From what I understand, you shot in a decommissioned prison. It was a real space. How does that influence the performances?
CD: It makes it even more real. The fact that we shot at a decommissioned prison that was just decommissioned two weeks before we got there helps you feel the reality of that space… the way the air flows or doesn’t flow, how tiny the cells are, just everything about it. You’re like, oh, this is a house of corrections, but this is not a place for human beings. This isn’t human. And it’s perpetuating a system that’s going to keep going. It didn’t feel like a place where you can do the work and be on the path to being better. The moment we were done with a take, I would go outside. I was always outside. I couldn’t be in that environment. The air felt different. I always had to get somebody to take me back and forth to my literal holding cell. I couldn’t tell where I was because it’s designed that way. For  me, it’s intentional. You think about all the things that it does to the psyche. How it’s wearing and tearing on you. How it’s breaking you down instead of helping you do the work to rethink.

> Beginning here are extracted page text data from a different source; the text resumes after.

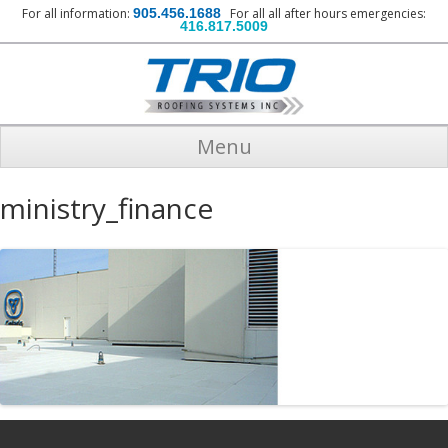
For all information:
905.456.1688
For all all after hours emergencies:
416.817.5009
Menu
ministry_finance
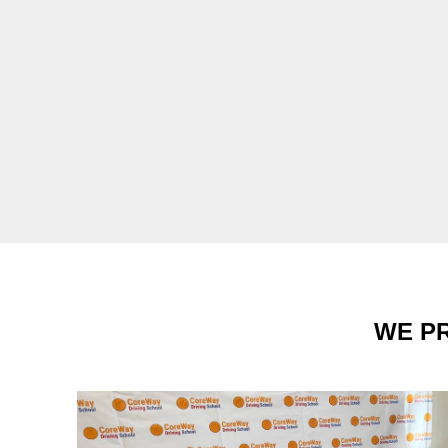
WE PR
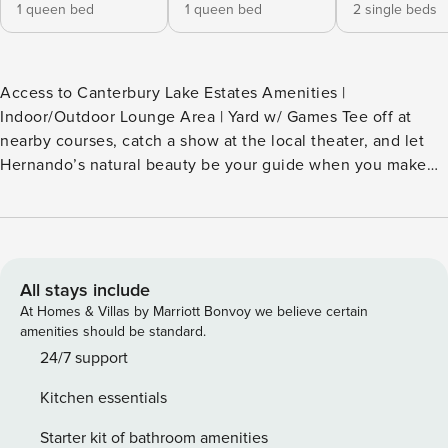
1 queen bed
1 queen bed
2 single beds
Access to Canterbury Lake Estates Amenities |
Indoor/Outdoor Lounge Area | Yard w/ Games Tee off at
nearby courses, catch a show at the local theater, and let
Hernando’s natural beauty be your guide when you make
this your home away from home! This family-friendly
vacation rental invites you to swim with the manatees in
Crystal River and fish in the Gulf. After reeling in the
afternoon's adventures, cozy up for a movie and recharge
for tomorrow’s escapades. Florida is calling! -- THE
All stays include
PROPERTY -- SLEEPING ARRANGEMENTS - Bedroom 1: 1
At Homes & Villas by Marriott Bonvoy we believe certain
queen bed - Bedroom 2: 1 queen bed - Bedroom 3: 2 twin
amenities should be standard.
beds (convertible to 1 king bed) CANTERBURY LAKE
24/7 support
ESTATES AMENITIES - Outdoor pool (not heated) - Tennis,
Kitchen essentials
pickleball & basketball courts - Clubhouse w/ game room
(pool & ping-pong tables) & library - Non-motorized boat
Starter kit of bathroom amenities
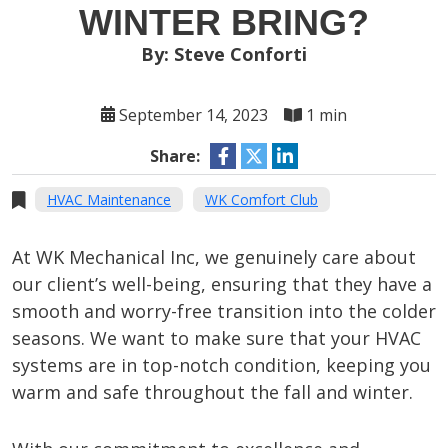
WINTER BRING?
By: Steve Conforti
September 14, 2023
1 min
Share:
HVAC Maintenance
WK Comfort Club
At WK Mechanical Inc, we genuinely care about
our client’s well-being, ensuring that they have a
smooth and worry-free transition into the colder
seasons. We want to make sure that your HVAC
systems are in top-notch condition, keeping you
warm and safe throughout the fall and winter.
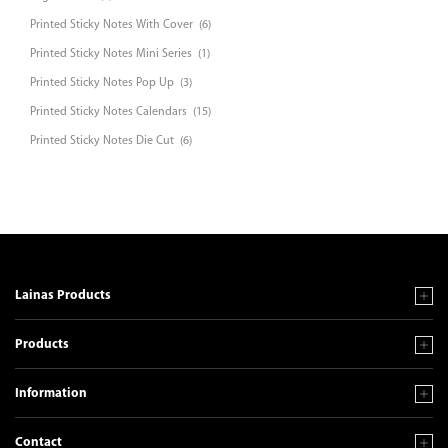
Printed Sticky Notes With Cover
(6)
Printed Sticky Notes Mini Series
(1)
Printed Sticky Notes Pop Up
(3)
Printed Sticky Notes Calendars
(15)
Printed Sticky Notes Die Cut
(6)
Lainas Products
Products
Information
Contact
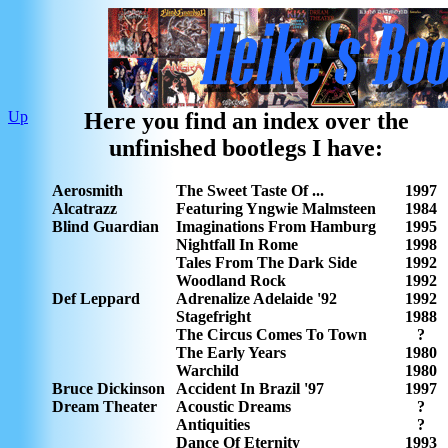
Up
Here you find an index over the
unfinished bootlegs I have:
Aerosmith
The Sweet Taste Of ...
1997
Alcatrazz
Featuring Yngwie Malmsteen
1984
Blind Guardian
Imaginations From Hamburg
1995
Nightfall In Rome
1998
Tales From The Dark Side
1992
Woodland Rock
1992
Def Leppard
Adrenalize Adelaide '92
1992
Stagefright
1988
The Circus Comes To Town
?
The Early Years
1980
Warchild
1980
Bruce Dickinson
Accident In Brazil '97
1997
Dream Theater
Acoustic Dreams
?
Antiquities
?
Dance Of Eternity
1993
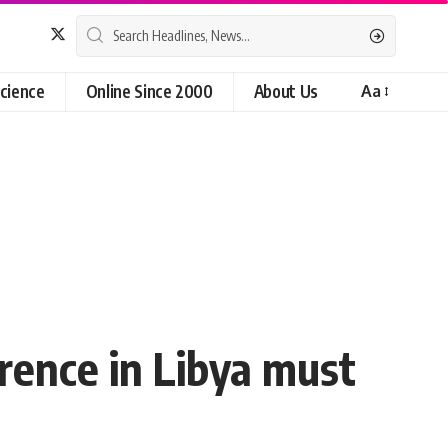
cience
Online Since 2000
About Us
Aa
erence in Libya must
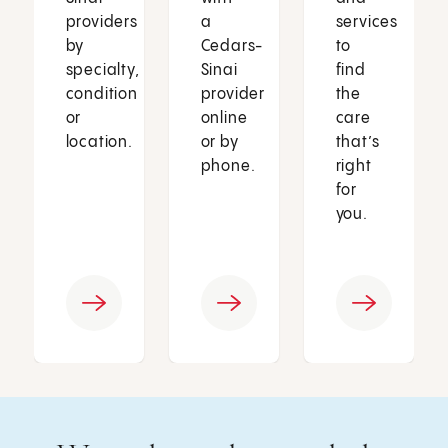
providers
a
services
by
Cedars-
to
specialty,
Sinai
find
condition
provider
the
or
online
care
location.
or by
that’s
phone.
right
for
you.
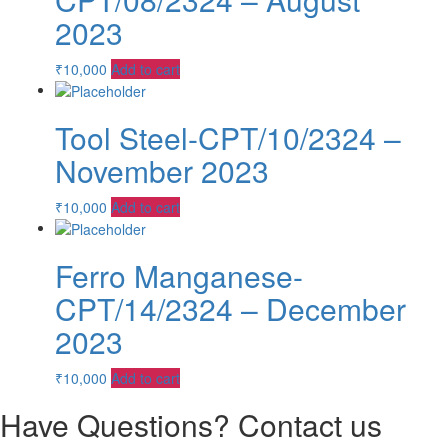
2023
₹
10,000
Add to cart
Tool Steel-CPT/10/2324 –
November 2023
₹
10,000
Add to cart
Ferro Manganese-
CPT/14/2324 – December
2023
₹
10,000
Add to cart
Have Questions? Contact us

CM: For me, there was a lot of apprehension. Especially the scene where I’m in a cell by myself and I reach for the script—I’m actually in a cell that was right downstairs from a cell I actually was in, when I was in this prison. And it was that way for all of us because everybody, every one of us came through this prison. It was a reception prison, downstairs. You get everything you need and then you get sent to whatever prison you’re going to stay at. So all of us had been in this prison before. Sometimes you could catch us in the corner, just talking, because we had to decompress ourselves. We had a psychologist on set as well, in case there were any anxieties that we needed to talk about. I don’t even know who that person was but I may have talked to them! Because I talked to everybody on set. I was interested in the cameraman’s work, I was interested in Ruta’s [Kiskyte] work, the continuity. I’m interested in everything, in front of the camera and behind. But we found more peace just dealing with it on our own and talking to ourselves because there are some things only we understand. That’s how we got each other through it.